Showing posts with label nyt. Show all posts
Showing posts with label nyt. Show all posts

Monday 1 October 2018

"Canada agrees to join trade accord with U.S. and Mexico, sending new NAFTA deal to Congress."

WaPo headline. First 2 sentences of the article:
Canada agreed late Sunday to join the trade deal that the United States and Mexico reached last month, meeting negotiators’ self-imposed midnight deadline designed to allow the current Mexican president to sign the accord on his final day in office and giving President Trump a big win on trade.

The new treaty, preserving the three-country format of the original North American Free Trade Agreement favored by business groups and congressional Republicans, is expected to be signed by Trump and his Canadian and Mexican counterparts in 60 days, with Congress likely to act on it next year.
NYT headline: "U.S. and Canada Reach Trade Deal to Salvage Nafta." First 2 sentences of the article:
The United States and Canada reached a last-minute deal to salvage the North American Free Trade Agreement on Sunday, overcoming deep divisions to keep the 25-year-old trilateral pact intact.

The deal came after a weekend of frantic talks to try and preserve a trade agreement that has stitched together the economies of Mexico, Canada and the United States but that was on the verge of collapsing. 
In WaPo, it sounds like a new deal. In the NYT, it sounds like what we're getting is the preservation of the old deal.  The NYT makes it seem like a close call with disaster, and WaPo says the deadline is self-imposed and designed to make Trump look like he has a big win.

I suspect that both newspapers wanted to make Trump look like less of a success and they chose different approaches to diminishing him.

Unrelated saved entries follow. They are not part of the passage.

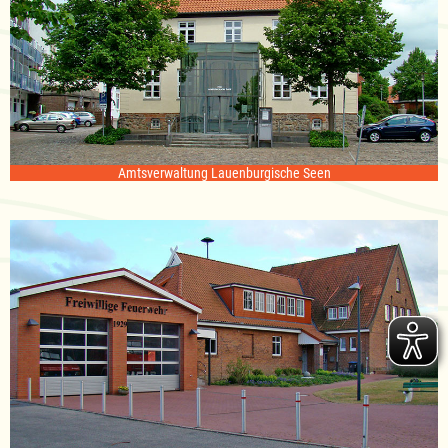
Amtsverwaltung Lauenburgische Seen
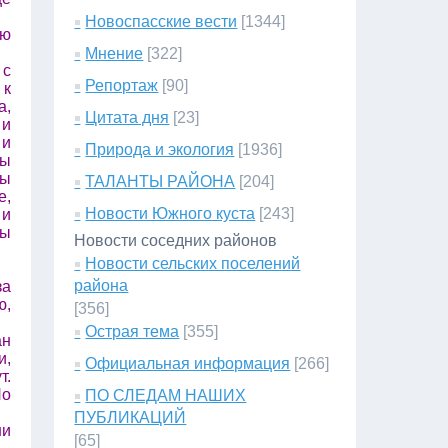
Новоспасские вести
[1344]
ую
Мнение
[322]
 с
Репортаж
[90]
 к
а,
Цитата дня
[23]
 и
 и
Природа и экология
[1936]
мы
мы
ТАЛАНТЫ РАЙОНА
[204]
е,
Новости Южного куста
[243]
 и
мы
Новости соседних районов
Новости сельских поселений
района
за
ю,
[356]
Острая тема
[355]
ан
и,
Официальная информация
[266]
т.
Но
ПО СЛЕДАМ НАШИХ
ПУБЛИКАЦИЙ
ни
[65]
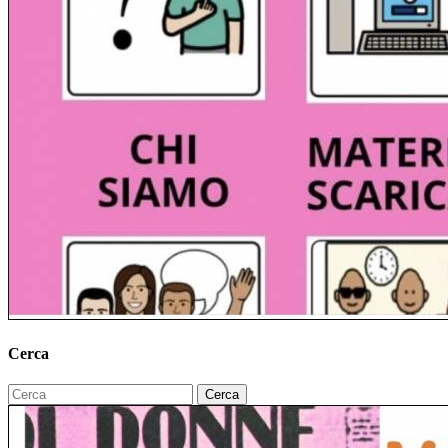
Cerca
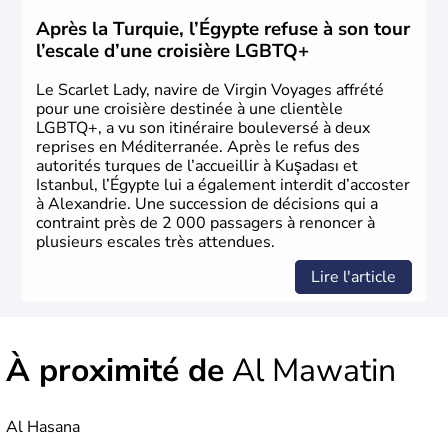
technologies très en avance sur le reste du monde. Après
avoir été occupée par divers peuples comme les perses et
Après la Turquie, l’Égypte refuse à son tour
les grecs, cette république démocratique se développe
l’escale d’une croisière LGBTQ+
sous la domination arabe au VIIème siècle et en garde sa
langue officielle.
Le Scarlet Lady, navire de Virgin Voyages affrété
pour une croisière destinée à une clientèle
LGBTQ+, a vu son itinéraire bouleversé à deux
reprises en Méditerranée. Après le refus des
autorités turques de l’accueillir à Kuşadası et
Istanbul, l’Égypte lui a également interdit d’accoster
à Alexandrie. Une succession de décisions qui a
contraint près de 2 000 passagers à renoncer à
plusieurs escales très attendues.
Lire l'article
À proximité de
Al Mawatin
Al Hasana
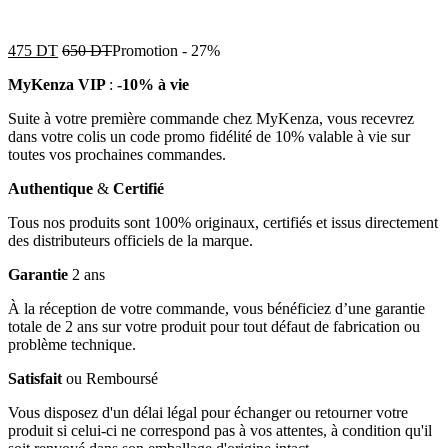
475
DT
650
DT
Promotion
-
27%
MyKenza VIP
:
-10% à vie
Suite à votre première commande chez MyKenza, vous recevrez
dans votre colis un code promo fidélité de 10% valable à vie sur
toutes vos prochaines commandes.
Authentique
&
Certifié
Tous nos produits sont 100% originaux, certifiés et issus directement
des distributeurs officiels de la marque.
Garantie
2 ans
À la réception de votre commande, vous bénéficiez d’une garantie
totale de 2 ans sur votre produit pour tout défaut de fabrication ou
problème technique.
Satisfait
ou Remboursé
Vous disposez d'un délai légal pour échanger ou retourner votre
produit si celui-ci ne correspond pas à vos attentes, à condition qu'il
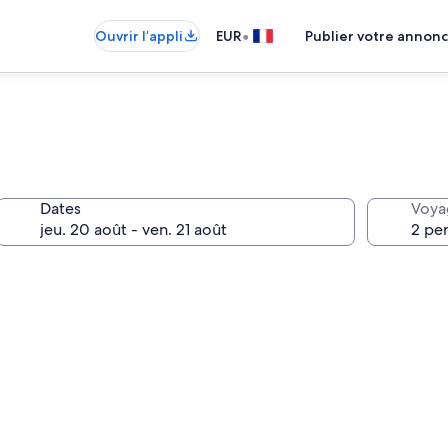
•
Ouvrir l’appli
EUR
Publier votre annon
Dates
Voya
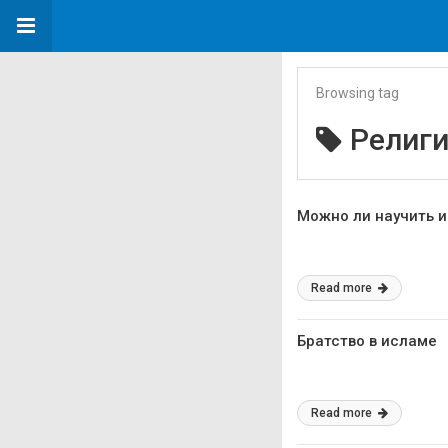
Browsing tag
Религ
Можно ли научить 
Read more
Братство в исламе
Read more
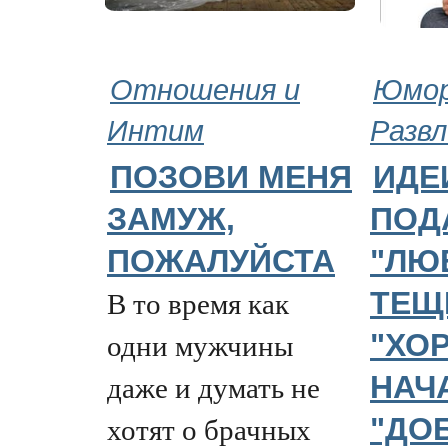
Отношения и
Юмор
Интим
Развл
ПОЗОВИ МЕНЯ
ИДЕ
ЗАМУЖ,
ПОД
ПОЖАЛУЙСТА
"ЛЮ
В то время как
ТЕЩ
одни мужчины
"ХО
даже и думать не
НАЧ
хотят о брачных
"ДО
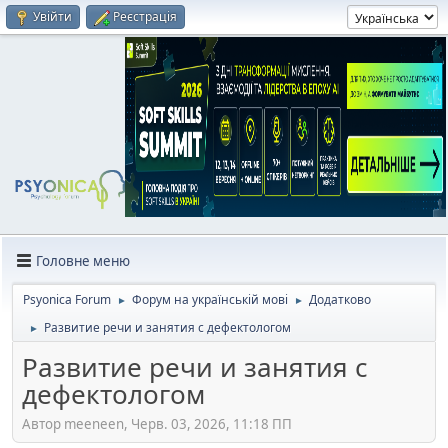
Увійти
Реєстрація
Головне меню
Psyonica Forum
Форум на українській мові
Додатково
►
►
Развитие речи и занятия с дефектологом
►
Развитие речи и занятия с
дефектологом
Автор meeneen, Черв. 03, 2026, 11:18 ПП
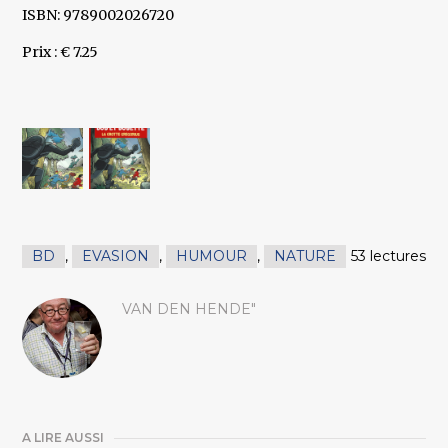
ISBN: 9789002026720
Prix : € 7.25
BD
,
EVASION
,
HUMOUR
,
NATURE
53 lectures
VAN DEN HENDE"
A LIRE AUSSI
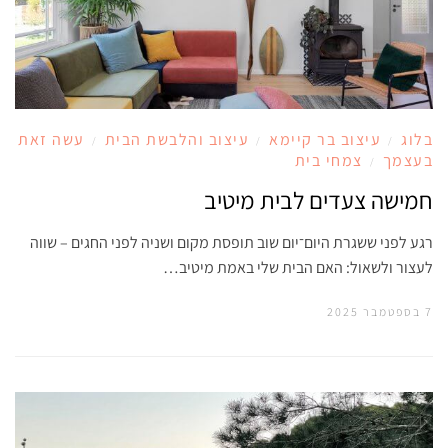
בלוג
עיצוב בר קיימא
עיצוב והלבשת הבית
עשה זאת
/
/
/
בעצמך
צמחי בית
/
חמישה צעדים לבית מיטיב
רגע לפני ששגרת היום־יום שוב תופסת מקום ושניה לפני החגים – שווה
לעצור ולשאול: האם הבית שלי באמת מיטיב…
7 בספטמבר 2025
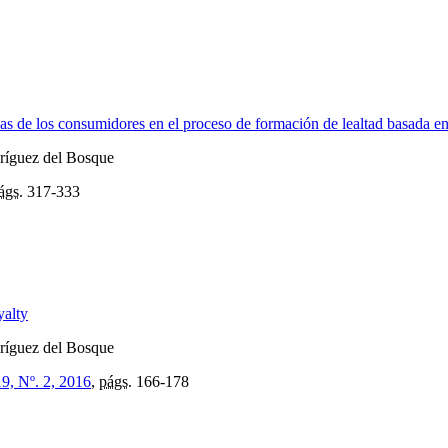
cas de los consumidores en el proceso de formación de lealtad basada e
dríguez del Bosque
ágs.
317-333
yalty
dríguez del Bosque
19, Nº. 2, 2016
,
págs.
166-178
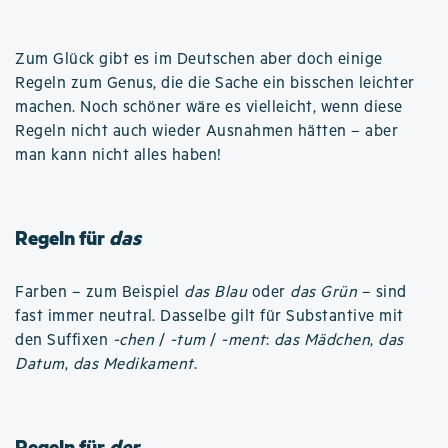
Zum Glück gibt es im Deutschen aber doch einige
Regeln zum Genus, die die Sache ein bisschen leichter
machen. Noch schöner wäre es vielleicht, wenn diese
Regeln nicht auch wieder Ausnahmen hätten – aber
man kann nicht alles haben!
Regeln für
das
Farben – zum Beispiel
das Blau
oder
das Grün
– sind
fast immer neutral. Dasselbe gilt für Substantive mit
den Suffixen
-chen
/
-tum
/
-ment
:
das Mädchen
,
das
Datum
,
das Medikament
.
Regeln für
der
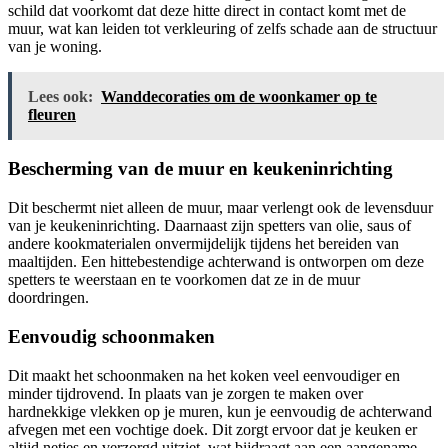
schild dat voorkomt dat deze hitte direct in contact komt met de
muur, wat kan leiden tot verkleuring of zelfs schade aan de structuur
van je woning.
Lees ook:
Wanddecoraties om de woonkamer op te
fleuren
Bescherming van de muur en keukeninrichting
Dit beschermt niet alleen de muur, maar verlengt ook de levensduur
van je keukeninrichting. Daarnaast zijn spetters van olie, saus of
andere kookmaterialen onvermijdelijk tijdens het bereiden van
maaltijden. Een hittebestendige achterwand is ontworpen om deze
spetters te weerstaan en te voorkomen dat ze in de muur
doordringen.
Eenvoudig schoonmaken
Dit maakt het schoonmaken na het koken veel eenvoudiger en
minder tijdrovend. In plaats van je zorgen te maken over
hardnekkige vlekken op je muren, kun je eenvoudig de achterwand
afvegen met een vochtige doek. Dit zorgt ervoor dat je keuken er
altijd netjes en verzorgd uitziet, wat bijdraagt aan een aangename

WaPo credits Trump with a "big win" in the first sentence. The NYT forefronts the stress. In the first few paragraphs: "a year of tense talks and strained relations," "frenetic Sunday." You'll have to wait for paragraph 6 to see "a win" for Trump:
The deal represents a win for President Trump, who has derided Nafta for years and threatened to pull the United States from the pact if it was not rewritten in America’s favor. Overhauling trade deals has been one of Mr. Trump’s top priorities as president and he has used tariffs and other threats to try and force trading partners to rewrite agreements in America’s favor. 
It's a "win" not a "big win," and maybe the Times isn't even conceding that it's a win. It only "represents a win." And Trump created all the disorder and threat on his own. He didn't critique NAFTA for any real problems. He "derided" it.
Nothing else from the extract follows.